Directions: Starting with the line containing "ivulgação de um" and going on through the line containing "Какие виды кибератак существуют, можно ли", return the lines of the data below exactly, and only those.
[Opening Information shown section]
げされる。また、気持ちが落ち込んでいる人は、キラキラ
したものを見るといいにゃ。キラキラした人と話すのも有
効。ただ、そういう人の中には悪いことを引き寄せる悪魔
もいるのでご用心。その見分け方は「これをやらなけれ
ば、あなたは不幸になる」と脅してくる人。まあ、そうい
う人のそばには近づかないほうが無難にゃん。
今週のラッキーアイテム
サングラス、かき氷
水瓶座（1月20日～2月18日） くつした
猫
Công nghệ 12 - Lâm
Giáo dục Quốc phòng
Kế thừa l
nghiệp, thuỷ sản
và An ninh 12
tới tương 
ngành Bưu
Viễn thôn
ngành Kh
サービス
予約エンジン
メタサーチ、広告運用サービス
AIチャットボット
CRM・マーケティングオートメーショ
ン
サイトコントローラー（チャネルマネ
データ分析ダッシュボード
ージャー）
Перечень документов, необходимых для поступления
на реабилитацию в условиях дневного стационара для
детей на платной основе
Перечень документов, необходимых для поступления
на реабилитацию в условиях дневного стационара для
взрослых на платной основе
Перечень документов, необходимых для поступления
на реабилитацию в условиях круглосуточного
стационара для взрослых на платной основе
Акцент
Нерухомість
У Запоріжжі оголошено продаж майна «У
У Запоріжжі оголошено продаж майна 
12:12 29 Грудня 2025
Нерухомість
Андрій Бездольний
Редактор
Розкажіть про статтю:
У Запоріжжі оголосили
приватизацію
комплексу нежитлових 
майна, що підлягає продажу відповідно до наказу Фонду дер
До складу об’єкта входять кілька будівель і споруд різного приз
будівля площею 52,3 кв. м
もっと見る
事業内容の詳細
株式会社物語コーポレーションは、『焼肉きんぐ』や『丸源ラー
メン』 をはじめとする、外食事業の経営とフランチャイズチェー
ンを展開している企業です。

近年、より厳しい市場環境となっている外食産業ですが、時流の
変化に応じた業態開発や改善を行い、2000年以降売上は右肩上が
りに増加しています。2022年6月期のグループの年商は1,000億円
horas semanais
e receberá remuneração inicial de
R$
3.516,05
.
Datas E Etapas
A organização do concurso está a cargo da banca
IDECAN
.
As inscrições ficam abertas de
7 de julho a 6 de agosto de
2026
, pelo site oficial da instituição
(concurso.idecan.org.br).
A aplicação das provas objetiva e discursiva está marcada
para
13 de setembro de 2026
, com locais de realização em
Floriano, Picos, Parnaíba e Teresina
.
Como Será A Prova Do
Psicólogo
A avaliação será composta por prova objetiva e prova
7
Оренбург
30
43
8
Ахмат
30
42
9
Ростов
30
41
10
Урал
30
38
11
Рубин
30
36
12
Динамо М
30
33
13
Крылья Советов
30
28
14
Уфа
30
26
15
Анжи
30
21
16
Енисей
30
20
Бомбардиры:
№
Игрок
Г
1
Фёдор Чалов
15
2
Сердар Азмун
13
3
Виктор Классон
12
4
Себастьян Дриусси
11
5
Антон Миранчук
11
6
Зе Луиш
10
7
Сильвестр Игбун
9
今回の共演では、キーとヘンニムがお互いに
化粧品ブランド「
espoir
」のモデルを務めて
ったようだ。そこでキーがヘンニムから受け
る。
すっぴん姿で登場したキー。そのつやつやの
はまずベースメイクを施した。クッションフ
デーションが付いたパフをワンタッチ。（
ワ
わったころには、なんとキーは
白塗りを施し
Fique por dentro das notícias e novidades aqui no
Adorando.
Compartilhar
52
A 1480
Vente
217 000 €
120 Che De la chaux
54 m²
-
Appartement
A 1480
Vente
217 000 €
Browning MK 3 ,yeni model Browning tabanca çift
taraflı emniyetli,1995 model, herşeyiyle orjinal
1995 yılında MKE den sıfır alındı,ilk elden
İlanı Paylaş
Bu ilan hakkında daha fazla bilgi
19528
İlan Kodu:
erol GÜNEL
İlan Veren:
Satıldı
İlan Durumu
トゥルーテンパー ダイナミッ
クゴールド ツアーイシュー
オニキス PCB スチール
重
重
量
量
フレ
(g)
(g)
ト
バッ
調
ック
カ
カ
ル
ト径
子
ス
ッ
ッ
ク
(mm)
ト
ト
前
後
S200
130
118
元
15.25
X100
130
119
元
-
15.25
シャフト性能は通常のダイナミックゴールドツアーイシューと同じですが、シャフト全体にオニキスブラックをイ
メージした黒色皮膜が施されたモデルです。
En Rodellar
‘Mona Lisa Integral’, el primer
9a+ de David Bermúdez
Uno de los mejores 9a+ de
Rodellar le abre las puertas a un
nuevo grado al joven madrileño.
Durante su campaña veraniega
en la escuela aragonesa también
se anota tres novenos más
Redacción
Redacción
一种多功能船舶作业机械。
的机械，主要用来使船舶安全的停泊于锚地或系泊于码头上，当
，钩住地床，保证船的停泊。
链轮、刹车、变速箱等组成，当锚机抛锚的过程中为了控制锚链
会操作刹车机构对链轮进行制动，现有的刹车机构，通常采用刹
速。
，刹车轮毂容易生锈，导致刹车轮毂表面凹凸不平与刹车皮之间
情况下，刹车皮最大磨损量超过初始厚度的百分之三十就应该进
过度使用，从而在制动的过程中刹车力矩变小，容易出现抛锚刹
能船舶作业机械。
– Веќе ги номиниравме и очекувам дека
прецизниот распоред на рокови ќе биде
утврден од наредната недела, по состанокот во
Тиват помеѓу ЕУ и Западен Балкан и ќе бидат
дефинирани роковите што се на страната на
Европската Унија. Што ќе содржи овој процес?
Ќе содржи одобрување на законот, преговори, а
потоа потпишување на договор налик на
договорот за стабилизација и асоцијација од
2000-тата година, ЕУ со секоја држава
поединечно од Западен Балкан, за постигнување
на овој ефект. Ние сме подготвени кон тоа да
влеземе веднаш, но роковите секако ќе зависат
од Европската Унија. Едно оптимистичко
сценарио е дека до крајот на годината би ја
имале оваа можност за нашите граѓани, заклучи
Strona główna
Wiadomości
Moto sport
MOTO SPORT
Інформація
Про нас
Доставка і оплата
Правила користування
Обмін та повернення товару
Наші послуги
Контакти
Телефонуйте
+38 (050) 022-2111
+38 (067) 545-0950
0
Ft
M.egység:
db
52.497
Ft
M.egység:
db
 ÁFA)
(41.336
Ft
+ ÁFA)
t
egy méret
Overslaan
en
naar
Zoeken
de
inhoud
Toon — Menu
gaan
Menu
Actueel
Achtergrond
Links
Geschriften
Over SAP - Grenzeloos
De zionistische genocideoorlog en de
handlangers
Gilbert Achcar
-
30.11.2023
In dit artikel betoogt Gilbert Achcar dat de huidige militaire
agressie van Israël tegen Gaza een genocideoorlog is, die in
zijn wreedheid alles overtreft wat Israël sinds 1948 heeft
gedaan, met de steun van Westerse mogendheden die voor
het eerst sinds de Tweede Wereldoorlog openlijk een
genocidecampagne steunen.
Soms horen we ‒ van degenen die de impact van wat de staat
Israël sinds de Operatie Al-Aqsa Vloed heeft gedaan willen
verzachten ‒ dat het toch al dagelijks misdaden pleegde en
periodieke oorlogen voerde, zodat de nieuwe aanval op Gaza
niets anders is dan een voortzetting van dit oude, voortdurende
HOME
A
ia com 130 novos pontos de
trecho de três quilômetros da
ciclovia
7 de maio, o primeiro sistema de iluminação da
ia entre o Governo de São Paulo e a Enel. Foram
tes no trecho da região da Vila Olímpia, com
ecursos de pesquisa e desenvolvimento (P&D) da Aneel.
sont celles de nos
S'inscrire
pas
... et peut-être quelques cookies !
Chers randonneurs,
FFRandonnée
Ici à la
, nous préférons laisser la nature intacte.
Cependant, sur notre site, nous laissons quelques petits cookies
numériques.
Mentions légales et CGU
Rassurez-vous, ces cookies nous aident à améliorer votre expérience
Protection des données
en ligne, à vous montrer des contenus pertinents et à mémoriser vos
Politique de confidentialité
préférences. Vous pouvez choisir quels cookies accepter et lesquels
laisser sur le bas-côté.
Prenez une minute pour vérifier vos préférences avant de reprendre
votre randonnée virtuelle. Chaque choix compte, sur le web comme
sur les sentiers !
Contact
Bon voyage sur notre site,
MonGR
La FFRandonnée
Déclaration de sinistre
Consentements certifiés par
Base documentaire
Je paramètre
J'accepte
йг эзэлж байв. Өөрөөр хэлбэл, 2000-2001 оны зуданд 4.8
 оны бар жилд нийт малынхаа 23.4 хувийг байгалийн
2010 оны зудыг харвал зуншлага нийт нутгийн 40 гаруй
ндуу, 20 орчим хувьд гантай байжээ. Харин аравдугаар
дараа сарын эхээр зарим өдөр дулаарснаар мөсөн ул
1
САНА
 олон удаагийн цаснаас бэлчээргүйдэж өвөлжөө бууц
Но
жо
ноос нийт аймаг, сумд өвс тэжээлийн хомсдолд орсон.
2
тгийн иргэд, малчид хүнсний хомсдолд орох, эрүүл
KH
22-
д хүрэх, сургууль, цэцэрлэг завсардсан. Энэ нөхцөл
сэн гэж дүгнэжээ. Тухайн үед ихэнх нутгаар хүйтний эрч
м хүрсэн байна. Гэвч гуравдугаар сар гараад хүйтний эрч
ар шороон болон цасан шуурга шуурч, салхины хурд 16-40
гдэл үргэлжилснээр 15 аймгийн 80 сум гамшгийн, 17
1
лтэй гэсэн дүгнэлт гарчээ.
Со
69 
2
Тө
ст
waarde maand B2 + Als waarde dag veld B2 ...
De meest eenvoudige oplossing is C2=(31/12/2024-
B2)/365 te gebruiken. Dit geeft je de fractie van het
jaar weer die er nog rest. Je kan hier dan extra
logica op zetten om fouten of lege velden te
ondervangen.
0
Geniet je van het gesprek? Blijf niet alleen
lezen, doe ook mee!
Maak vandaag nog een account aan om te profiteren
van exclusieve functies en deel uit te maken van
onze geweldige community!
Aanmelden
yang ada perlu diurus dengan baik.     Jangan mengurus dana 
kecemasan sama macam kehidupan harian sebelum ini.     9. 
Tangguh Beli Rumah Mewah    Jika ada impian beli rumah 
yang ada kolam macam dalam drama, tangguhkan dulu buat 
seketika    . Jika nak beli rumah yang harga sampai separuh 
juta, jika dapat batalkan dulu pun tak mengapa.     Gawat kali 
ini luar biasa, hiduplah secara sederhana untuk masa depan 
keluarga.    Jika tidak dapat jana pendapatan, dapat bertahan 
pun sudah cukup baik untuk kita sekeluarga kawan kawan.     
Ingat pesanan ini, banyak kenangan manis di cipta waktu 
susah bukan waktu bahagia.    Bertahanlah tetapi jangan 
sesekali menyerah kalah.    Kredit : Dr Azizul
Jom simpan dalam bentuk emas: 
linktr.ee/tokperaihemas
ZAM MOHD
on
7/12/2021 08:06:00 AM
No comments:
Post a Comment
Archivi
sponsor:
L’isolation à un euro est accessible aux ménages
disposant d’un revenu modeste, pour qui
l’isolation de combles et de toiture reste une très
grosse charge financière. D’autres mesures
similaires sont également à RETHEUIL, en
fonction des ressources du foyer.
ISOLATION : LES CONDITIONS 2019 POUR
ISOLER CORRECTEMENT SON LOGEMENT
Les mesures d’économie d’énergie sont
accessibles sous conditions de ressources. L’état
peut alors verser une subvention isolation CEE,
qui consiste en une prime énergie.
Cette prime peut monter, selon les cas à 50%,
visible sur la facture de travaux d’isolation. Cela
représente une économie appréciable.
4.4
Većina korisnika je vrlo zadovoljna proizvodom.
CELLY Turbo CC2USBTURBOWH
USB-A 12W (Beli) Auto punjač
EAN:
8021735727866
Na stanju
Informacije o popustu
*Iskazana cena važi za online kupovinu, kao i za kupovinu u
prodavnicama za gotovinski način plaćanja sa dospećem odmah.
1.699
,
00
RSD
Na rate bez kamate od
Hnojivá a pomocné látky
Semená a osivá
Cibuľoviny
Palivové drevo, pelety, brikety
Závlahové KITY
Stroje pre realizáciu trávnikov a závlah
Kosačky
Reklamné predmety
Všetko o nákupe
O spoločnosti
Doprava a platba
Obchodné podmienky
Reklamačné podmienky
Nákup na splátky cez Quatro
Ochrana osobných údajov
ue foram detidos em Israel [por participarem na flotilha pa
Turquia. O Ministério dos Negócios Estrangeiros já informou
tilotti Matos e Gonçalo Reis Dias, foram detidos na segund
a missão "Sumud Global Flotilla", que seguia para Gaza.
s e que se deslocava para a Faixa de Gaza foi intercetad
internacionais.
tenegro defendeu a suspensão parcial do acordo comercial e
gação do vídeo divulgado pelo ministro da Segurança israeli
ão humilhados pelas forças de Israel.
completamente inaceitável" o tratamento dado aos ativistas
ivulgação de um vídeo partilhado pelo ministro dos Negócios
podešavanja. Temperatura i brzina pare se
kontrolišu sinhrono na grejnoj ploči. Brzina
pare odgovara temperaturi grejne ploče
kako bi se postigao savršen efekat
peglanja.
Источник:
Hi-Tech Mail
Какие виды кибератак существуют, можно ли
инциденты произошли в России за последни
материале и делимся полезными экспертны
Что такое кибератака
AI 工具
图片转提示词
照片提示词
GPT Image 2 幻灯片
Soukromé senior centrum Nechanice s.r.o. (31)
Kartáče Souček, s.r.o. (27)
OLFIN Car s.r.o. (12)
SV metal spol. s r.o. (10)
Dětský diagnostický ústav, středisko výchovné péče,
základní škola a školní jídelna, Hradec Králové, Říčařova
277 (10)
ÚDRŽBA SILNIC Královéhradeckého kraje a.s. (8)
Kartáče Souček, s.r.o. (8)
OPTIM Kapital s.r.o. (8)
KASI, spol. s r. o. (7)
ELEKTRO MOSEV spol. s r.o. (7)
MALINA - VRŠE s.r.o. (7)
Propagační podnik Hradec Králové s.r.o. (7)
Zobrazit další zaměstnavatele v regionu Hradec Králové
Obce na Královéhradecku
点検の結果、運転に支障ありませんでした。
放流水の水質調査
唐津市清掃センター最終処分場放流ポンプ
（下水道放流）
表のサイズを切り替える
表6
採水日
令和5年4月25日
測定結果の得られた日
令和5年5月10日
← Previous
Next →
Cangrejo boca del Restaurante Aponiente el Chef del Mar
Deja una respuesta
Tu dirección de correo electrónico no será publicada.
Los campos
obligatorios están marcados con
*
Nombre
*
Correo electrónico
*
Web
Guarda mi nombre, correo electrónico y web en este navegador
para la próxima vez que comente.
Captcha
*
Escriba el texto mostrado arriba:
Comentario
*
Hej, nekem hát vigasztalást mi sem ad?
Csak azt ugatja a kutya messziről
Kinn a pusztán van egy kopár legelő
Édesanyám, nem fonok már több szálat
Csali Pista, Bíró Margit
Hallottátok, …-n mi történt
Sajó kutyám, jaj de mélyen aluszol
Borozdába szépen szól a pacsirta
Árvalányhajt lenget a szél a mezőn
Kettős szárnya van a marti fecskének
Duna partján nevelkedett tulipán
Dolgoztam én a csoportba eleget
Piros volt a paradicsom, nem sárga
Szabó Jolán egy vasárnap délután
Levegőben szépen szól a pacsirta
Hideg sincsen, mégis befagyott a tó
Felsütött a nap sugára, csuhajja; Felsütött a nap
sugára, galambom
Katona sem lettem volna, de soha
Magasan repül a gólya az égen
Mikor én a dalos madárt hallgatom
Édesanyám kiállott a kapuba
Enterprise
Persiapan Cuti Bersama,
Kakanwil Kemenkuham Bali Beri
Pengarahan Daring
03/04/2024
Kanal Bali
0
[Closing Information shown section]
Worked solution:
ivulgação de um vídeo partilhado pelo ministro dos Negócios
podešavanja. Temperatura i brzina pare se
kontrolišu sinhrono na grejnoj ploči. Brzina
pare odgovara temperaturi grejne ploče
kako bi se postigao savršen efekat
peglanja.
Источник:
Hi-Tech Mail
Какие виды кибератак существуют, можно ли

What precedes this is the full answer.